Taglio a un secolo dopo. La disinformazione viene mantenuta e riprodotta, la circolazione di voci e teorie del complotto, pregiudizi morali, il conteggio delle morti mentre le autorità non pianificano e guidano. Ma soprattutto viene mantenuto il ruolo della stampa come difensore e rappresentante delle élite finanziarie, bisognose di bilanciarsi di fronte a una tragedia sanitaria e al tempo stesso non provocare maggiori rotture con il potere di turno, in nome di una modernizzazione questa volta contenuta nelle dette riforme essenziali, che eliminano le funzioni pubbliche dello Stato e avallano gli effetti della necropolitica.

Quale altra spiegazione per una stampa che lavora a singhiozzo esigente di fronte all'inimmaginabile? Ad ogni mossa dell'innegabile progetto di morte, si riproducono note di ripudio e manifestazioni che suggeriscono il superamento dei limiti accettabili. Ma allo stesso tempo c'è una copertura che cerca di salvare il governo e attribuisce la demenza a una presunta ala ideologica, che attribuisce la debacle, ad esempio, attorno alla mancata pianificazione vaccinale a una politicizzazione del soggetto, come se ci fosse addirittura equità tra l'inerzia del governo federale e l'appetito del governatore di San Paolo di fornire la vaccinazione. È tollerata una conferenza stampa dove un ministro della Salute, ignaro della materia che deve comandare, mente riferendosi a un accordo che non c'era. C'è la “naturalizzazione” che l'Agenzia preposta al coordinamento delle vaccinazioni annuncia un'operazione di rallentamento, mentre i corridoi degli ospedali ei cimiteri sono affollati. C'è naturalezza nell'osservare il movimento delle autorità in maschera, riproducendo un interminabile discorso simbolico di negazionismo.
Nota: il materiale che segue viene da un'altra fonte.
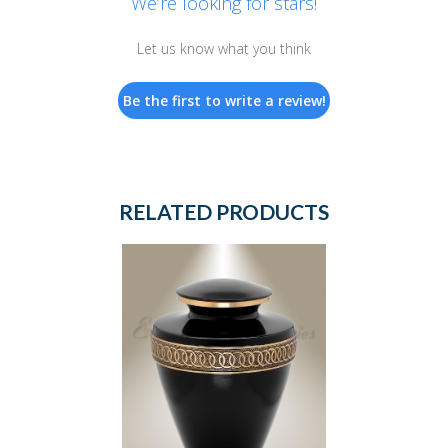
We’re looking for stars!
Let us know what you think
Be the first to write a review!
RELATED PRODUCTS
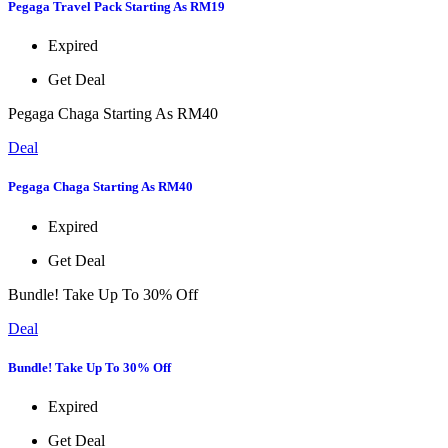
Pegaga Travel Pack Starting As RM19
Expired
Get Deal
Pegaga Chaga Starting As RM40
Deal
Pegaga Chaga Starting As RM40
Expired
Get Deal
Bundle! Take Up To 30% Off
Deal
Bundle! Take Up To 30% Off
Expired
Get Deal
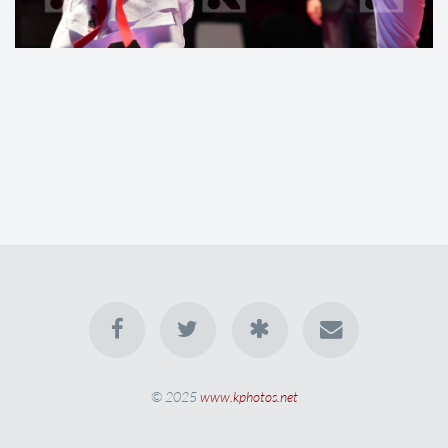
© 2025
www.kphotos.net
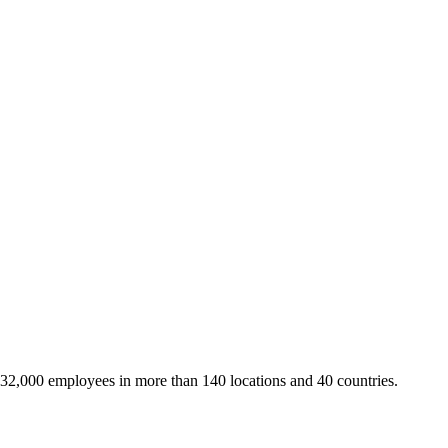
 32,000 employees in more than 140 locations and 40 countries.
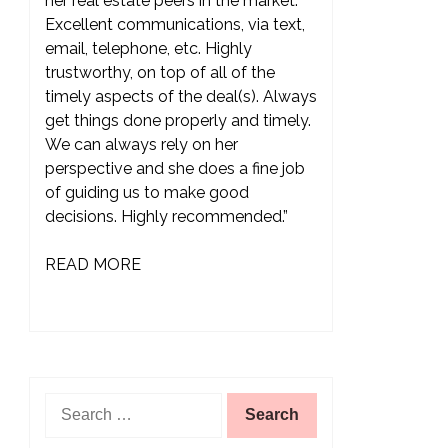
her real estate peers in the market.
Excellent communications, via text,
email, telephone, etc. Highly
trustworthy, on top of all of the
timely aspects of the deal(s). Always
get things done properly and timely.
We can always rely on her
perspective and she does a fine job
of guiding us to make good
decisions. Highly recommended.”
READ MORE
Search
for:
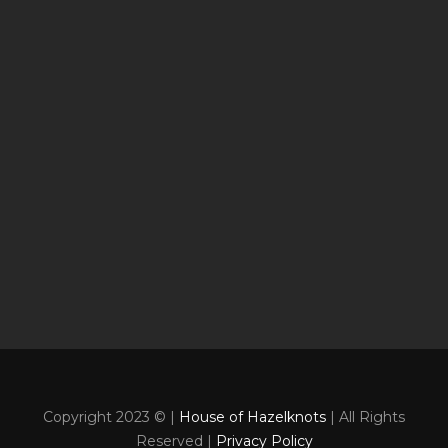
Copyright 2023 © |
House of Hazelknots
| All Rights
Reserved |
Privacy Policy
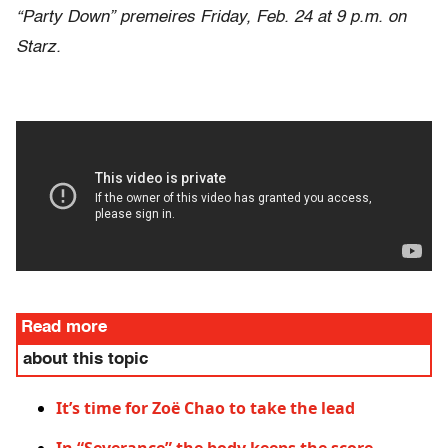
“Party Down” premeires Friday, Feb. 24 at 9 p.m. on
Starz.
Read more
about this topic
It’s time for Zoë Chao to take the lead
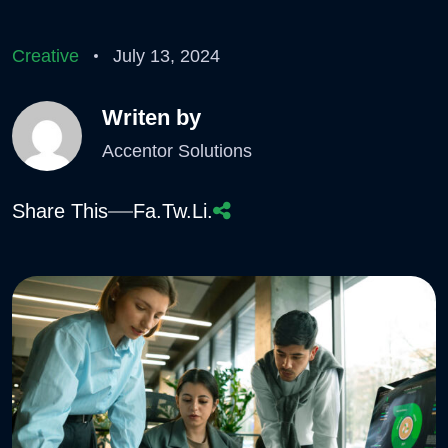
Creative
July 13, 2024
Writen by
Accentor Solutions
Share This
Fa.
Tw.
Li.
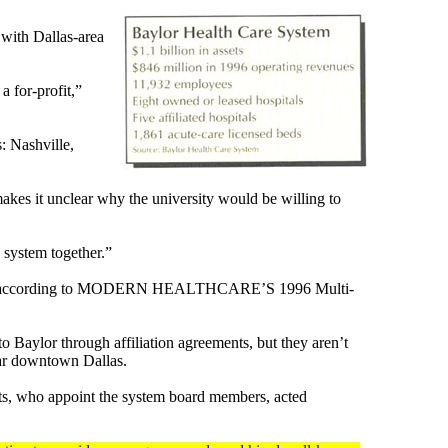
 with Dallas-area
a for-profit,”
: Nashville,
makes it unclear why the university would be willing to
 system together.”
n 1995, according to MODERN HEALTHCARE’S 1996 Multi-
o Baylor through affiliation agreements, but they aren’t
ear downtown Dallas.
ents, who appoint the system board members, acted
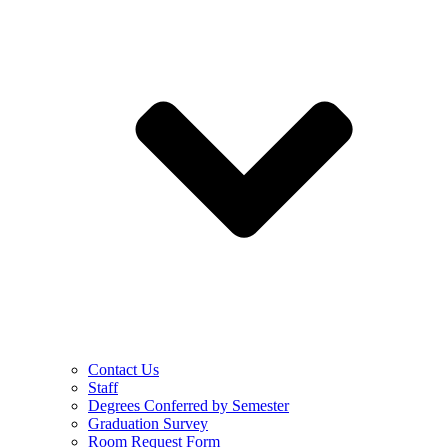
Contact Us
Staff
Degrees Conferred by Semester
Graduation Survey
Room Request Form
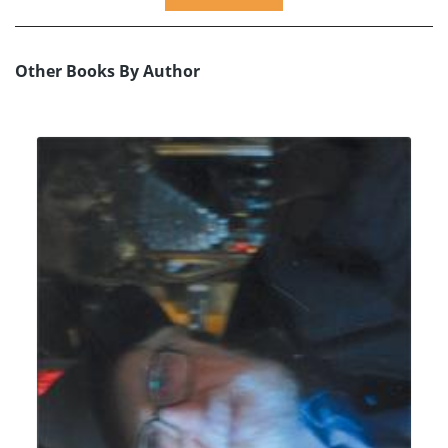
Other Books By Author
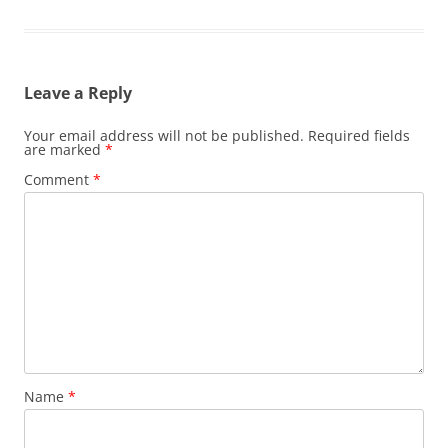
Leave a Reply
Your email address will not be published.
Required fields
are marked
*
Comment
*
Name
*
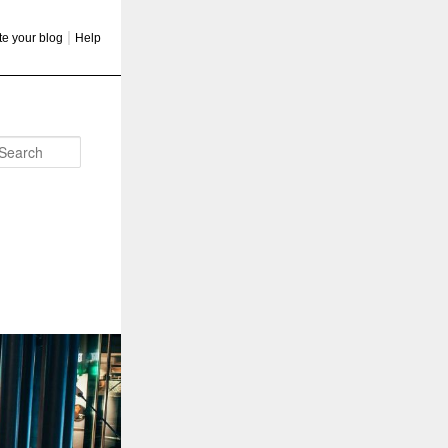
|
te your blog
Help
Search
Quando dirà il giornalismo, con dati, prove e tutte le lettere che il presidente è un dannato genocidio? Il mercato e i suoi umori permetterebbero un simile ardimento? Le istituzioni che affermano di lavorare sono anestetizzate? Non spetta al giornalismo controllare il potere, fare da cane da guardia alla cittadinanza, denunciare, chiarire, fornire la verità?

In questo secolo che ci separa dalla Rivolta di Rio, quanto siamo avanzati nella modernizzazione, nella cittadinanza, nell'identità nazionale, nella libertà di stampa, nelle azioni presiedute dalla scienza, nella politica orientata all'interesse pubblico? Mi sembra che il nostro progresso, compreso il ruolo della stampa e del giornalismo, abbia la dimensione della conoscenza e del coraggio del ministro della Salute: cioè minimo.

* Sandra Bitencourt è giornalista, PhD in Comunicazione e Informazione, ricercatore presso NUCOP/PPGCOM-UFRGS.